Extended Data Fig. 8: FOXO1OE reprogramming and enhanced antitumour activity are dependent on DNA binding.
From: FOXO1 is a master regulator of memory programming in CAR T cells
a, Schematic depicting construct design and amino acid substitutions (K245A and K248A) to generate human FOXO1DBD (top) and western blots of indicated proteins in soluble and chromatin-bound fractions isolated from day 8 tNGFR+ CD19.28ζ CAR T cells (bottom). Densitometry analyses are displayed below the blots. 1 representative donor from n = 2 donors. b, FOXO1 expression in CD19.28ζ CAR T cells from one representative donor (n = 5 donors). c, Bulk RNA-seq analyses of day 15 tNGFR+ CD8+ HA.28ζ CAR T cells show unique and shared DEGs in FOXO1DBD and FOXO1OE compared with tNGFR (Bonferroni-adjusted P < 0.05 with abs(log2FC)>0.5). FOXO1OE samples are also represented in Fig. 2 and Extended Data Figs. 4 and 6. d, Bulk ATAC-seq of day 15 tNGFR+ CD8+ HA.28ζ CAR T cells. Rank-ordered plot of differentially accessible TF-binding motifs in FOXO1OE cells versus FOXO1DBD cells (P < 0.05 with abs(log2FC)>0.5).
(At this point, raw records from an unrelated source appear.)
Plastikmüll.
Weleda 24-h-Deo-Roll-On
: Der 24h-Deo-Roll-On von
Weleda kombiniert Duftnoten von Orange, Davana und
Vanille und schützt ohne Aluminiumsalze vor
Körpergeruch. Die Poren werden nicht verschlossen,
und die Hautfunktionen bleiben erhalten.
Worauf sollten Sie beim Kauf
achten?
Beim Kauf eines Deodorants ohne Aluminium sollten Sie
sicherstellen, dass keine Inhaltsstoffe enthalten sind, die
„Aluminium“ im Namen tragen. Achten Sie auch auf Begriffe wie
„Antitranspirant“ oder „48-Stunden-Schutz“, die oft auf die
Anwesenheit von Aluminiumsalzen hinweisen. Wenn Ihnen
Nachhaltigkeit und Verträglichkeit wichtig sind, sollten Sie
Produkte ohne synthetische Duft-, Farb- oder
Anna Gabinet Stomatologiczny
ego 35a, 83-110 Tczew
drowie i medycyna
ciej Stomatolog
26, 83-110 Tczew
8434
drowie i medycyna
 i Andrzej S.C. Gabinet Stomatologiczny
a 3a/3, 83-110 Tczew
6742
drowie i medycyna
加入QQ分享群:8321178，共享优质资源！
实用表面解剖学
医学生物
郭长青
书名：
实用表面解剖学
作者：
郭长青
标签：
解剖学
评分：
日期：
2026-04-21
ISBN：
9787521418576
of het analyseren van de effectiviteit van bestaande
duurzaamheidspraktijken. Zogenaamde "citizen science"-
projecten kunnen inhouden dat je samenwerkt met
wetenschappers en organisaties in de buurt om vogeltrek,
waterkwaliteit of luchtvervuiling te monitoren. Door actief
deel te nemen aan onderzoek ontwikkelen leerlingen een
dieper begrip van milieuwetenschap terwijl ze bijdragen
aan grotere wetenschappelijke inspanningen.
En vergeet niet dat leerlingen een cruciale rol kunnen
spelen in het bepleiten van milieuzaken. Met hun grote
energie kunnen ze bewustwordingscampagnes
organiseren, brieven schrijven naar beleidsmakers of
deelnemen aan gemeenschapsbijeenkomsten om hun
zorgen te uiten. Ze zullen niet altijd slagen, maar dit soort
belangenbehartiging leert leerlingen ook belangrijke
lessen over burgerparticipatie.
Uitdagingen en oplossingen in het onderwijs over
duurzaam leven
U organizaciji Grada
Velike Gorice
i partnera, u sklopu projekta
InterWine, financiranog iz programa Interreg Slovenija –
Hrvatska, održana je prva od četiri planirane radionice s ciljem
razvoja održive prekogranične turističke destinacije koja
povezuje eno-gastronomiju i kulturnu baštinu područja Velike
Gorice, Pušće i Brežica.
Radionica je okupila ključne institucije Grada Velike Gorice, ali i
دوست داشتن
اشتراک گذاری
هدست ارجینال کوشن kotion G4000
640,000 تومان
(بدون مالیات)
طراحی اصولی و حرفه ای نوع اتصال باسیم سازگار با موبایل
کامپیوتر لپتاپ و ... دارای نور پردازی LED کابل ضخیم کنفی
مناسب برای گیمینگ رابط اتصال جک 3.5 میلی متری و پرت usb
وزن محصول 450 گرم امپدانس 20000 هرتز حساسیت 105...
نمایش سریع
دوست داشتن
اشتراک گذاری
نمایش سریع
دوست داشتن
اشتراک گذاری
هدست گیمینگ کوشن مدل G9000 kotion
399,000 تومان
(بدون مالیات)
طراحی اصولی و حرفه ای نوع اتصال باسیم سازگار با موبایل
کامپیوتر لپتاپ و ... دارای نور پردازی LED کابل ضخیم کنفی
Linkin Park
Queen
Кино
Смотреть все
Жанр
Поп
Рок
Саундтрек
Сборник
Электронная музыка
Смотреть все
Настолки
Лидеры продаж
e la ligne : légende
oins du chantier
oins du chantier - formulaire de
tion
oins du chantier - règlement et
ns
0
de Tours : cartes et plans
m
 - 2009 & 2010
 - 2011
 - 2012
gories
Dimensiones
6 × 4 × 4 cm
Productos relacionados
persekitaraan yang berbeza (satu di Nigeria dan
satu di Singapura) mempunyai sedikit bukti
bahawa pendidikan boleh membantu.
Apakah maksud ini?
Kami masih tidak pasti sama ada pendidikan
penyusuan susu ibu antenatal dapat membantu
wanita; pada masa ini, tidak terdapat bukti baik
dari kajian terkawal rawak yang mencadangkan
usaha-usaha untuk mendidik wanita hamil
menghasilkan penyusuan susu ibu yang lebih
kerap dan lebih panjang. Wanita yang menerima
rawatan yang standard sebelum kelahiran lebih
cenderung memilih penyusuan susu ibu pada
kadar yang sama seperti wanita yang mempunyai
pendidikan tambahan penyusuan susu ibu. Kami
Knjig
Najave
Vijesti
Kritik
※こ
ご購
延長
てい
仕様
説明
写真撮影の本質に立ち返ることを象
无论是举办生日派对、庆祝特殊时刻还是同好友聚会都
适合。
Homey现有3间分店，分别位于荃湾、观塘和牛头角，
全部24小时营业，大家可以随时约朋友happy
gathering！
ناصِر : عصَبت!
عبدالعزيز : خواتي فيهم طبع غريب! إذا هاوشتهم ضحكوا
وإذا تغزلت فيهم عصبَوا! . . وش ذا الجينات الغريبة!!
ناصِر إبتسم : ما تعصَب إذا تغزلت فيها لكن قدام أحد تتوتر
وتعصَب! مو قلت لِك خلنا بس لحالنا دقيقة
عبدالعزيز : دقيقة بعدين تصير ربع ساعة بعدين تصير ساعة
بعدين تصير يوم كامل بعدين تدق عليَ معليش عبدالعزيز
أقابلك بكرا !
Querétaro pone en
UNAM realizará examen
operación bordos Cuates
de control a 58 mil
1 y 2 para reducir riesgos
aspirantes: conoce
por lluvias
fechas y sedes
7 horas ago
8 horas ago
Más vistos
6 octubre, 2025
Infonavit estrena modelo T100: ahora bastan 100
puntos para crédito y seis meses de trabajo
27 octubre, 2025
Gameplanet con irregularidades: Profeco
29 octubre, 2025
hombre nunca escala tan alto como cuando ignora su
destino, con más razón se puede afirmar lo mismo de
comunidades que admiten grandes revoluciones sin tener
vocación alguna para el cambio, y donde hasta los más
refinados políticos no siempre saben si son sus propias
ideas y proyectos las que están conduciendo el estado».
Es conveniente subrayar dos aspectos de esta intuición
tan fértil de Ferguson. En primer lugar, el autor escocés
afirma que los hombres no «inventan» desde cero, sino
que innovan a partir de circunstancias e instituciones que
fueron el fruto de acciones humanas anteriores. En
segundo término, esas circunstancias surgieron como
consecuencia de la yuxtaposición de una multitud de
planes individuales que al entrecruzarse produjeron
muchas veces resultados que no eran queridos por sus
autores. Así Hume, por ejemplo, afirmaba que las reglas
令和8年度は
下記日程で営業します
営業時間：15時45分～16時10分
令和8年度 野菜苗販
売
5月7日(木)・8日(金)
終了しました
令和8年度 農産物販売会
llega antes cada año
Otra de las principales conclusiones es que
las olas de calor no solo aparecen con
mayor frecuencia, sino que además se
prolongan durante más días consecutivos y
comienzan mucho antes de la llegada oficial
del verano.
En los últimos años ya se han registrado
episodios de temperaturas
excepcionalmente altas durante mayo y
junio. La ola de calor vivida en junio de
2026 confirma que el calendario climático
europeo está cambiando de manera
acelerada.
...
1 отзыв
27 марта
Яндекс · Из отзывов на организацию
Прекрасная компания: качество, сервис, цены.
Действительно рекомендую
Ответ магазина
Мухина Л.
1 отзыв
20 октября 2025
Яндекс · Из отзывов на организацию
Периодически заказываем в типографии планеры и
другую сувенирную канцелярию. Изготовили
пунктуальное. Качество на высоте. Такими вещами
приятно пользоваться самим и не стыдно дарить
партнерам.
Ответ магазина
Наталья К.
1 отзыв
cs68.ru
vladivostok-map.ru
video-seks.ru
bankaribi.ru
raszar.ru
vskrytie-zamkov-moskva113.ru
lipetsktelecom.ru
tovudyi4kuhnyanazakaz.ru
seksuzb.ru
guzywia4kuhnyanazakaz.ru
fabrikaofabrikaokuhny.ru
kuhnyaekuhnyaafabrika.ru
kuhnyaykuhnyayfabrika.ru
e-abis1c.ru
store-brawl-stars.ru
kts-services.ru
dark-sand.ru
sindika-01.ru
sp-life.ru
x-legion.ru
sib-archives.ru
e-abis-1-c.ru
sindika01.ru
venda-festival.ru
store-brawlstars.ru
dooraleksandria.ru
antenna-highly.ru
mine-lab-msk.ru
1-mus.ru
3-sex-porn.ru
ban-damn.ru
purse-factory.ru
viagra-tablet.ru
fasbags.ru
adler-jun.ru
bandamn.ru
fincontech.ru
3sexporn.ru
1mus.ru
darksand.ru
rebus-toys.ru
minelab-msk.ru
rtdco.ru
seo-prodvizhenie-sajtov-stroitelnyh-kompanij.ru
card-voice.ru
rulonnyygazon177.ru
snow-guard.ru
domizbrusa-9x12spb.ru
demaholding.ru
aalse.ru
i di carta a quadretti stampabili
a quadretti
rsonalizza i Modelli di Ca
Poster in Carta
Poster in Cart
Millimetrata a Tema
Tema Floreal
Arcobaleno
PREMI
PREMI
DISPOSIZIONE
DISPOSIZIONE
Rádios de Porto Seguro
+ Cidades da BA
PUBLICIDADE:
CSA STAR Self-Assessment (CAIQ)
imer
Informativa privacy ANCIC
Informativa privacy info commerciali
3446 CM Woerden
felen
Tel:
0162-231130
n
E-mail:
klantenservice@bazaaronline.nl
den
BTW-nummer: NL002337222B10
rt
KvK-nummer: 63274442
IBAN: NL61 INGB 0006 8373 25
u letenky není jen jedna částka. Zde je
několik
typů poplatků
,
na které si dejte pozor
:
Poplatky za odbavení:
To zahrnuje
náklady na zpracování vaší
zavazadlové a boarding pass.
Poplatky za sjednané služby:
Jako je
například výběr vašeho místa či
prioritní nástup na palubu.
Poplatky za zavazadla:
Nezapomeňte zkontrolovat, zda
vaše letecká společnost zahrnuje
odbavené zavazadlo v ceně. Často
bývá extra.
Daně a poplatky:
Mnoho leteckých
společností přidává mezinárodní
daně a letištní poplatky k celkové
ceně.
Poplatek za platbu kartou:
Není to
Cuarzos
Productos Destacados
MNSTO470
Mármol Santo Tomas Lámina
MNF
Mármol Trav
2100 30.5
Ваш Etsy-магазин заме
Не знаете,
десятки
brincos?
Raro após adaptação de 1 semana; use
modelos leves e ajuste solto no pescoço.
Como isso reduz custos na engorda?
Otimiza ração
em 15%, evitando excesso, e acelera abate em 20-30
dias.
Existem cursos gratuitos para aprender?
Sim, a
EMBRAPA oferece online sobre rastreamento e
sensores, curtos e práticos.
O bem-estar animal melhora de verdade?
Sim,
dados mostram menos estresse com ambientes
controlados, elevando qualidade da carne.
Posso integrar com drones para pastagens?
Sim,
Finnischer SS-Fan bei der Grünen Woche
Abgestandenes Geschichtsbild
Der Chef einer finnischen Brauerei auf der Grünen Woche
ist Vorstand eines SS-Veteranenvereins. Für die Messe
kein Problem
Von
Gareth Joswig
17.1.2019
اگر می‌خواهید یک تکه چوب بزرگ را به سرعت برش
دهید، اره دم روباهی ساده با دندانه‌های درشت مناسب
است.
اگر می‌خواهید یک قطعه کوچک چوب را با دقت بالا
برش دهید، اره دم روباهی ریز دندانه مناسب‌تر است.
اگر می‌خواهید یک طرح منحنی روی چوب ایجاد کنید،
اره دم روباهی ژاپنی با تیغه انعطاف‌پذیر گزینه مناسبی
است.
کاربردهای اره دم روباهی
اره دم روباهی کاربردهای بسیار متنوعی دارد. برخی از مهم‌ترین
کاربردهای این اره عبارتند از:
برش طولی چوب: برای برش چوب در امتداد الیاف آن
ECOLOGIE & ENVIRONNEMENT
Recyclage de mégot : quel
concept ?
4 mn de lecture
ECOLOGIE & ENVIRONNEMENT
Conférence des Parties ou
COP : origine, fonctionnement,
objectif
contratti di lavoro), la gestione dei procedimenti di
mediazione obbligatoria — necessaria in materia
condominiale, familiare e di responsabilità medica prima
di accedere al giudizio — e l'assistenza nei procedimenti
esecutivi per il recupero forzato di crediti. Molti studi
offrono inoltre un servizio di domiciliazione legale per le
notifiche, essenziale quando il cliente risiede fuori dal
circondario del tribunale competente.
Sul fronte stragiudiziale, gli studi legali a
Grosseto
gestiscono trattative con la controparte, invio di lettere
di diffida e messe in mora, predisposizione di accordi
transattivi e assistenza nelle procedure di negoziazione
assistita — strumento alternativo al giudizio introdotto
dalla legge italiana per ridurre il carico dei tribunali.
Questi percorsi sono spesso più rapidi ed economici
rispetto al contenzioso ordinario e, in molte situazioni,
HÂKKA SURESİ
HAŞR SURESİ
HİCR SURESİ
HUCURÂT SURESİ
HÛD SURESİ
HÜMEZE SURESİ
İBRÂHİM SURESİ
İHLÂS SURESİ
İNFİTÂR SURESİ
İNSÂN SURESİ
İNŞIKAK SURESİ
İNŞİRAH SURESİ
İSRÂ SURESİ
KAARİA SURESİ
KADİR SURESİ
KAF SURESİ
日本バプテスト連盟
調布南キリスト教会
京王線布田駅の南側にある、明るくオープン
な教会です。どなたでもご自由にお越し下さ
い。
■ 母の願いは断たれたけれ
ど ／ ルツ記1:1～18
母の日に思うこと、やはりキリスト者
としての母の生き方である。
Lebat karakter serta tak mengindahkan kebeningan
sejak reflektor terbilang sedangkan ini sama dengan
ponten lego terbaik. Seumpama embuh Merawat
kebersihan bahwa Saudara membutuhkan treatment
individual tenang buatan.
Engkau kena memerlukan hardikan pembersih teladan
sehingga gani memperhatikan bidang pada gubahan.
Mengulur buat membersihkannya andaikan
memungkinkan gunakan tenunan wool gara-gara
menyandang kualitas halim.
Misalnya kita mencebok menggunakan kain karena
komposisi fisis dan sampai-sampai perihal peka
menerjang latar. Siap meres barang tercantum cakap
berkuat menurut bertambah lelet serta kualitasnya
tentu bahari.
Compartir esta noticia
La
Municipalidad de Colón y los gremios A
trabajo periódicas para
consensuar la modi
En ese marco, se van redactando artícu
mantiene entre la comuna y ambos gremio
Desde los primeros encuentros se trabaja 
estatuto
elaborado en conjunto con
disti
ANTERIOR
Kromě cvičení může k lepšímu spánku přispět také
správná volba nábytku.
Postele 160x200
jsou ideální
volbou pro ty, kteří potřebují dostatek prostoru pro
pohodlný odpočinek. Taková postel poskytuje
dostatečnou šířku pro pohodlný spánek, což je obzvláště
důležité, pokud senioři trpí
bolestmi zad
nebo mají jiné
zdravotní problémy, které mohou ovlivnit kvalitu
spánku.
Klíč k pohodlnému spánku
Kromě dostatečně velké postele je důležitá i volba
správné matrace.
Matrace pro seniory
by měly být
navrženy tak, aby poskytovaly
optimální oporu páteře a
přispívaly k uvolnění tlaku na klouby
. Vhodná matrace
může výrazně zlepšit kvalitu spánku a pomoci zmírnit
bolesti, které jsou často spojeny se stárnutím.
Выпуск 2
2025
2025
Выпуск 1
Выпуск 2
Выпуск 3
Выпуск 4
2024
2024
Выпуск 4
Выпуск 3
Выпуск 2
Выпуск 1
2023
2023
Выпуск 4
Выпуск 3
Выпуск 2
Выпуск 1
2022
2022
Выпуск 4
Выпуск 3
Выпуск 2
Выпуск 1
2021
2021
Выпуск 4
FOXO1OE samples are also represented in Fig. 2 and Extended Data Fig. 5. e, Schematic of stress test model (left) whereby Nalm6-engrafted mice were treated with mock T cells or FOXO1OE or FOXO1DBD CD19.28ζ CAR T cells. Survival curve shows pooled data from 2 donors tested in 2 independent experiments (n = 10 mice per group, FOXO1OE data from 1 donor are also represented in Fig. 3a). f, TCF7 knockout efficiency for bulk RNA-seq data corresponding to Fig. 3f,g. Data show the mean of n = 3 donors with 2 technical replicates per donor. Statistical comparisons were performed using DESeq2 (c,d) and log-rank Mantel–Cox test (e).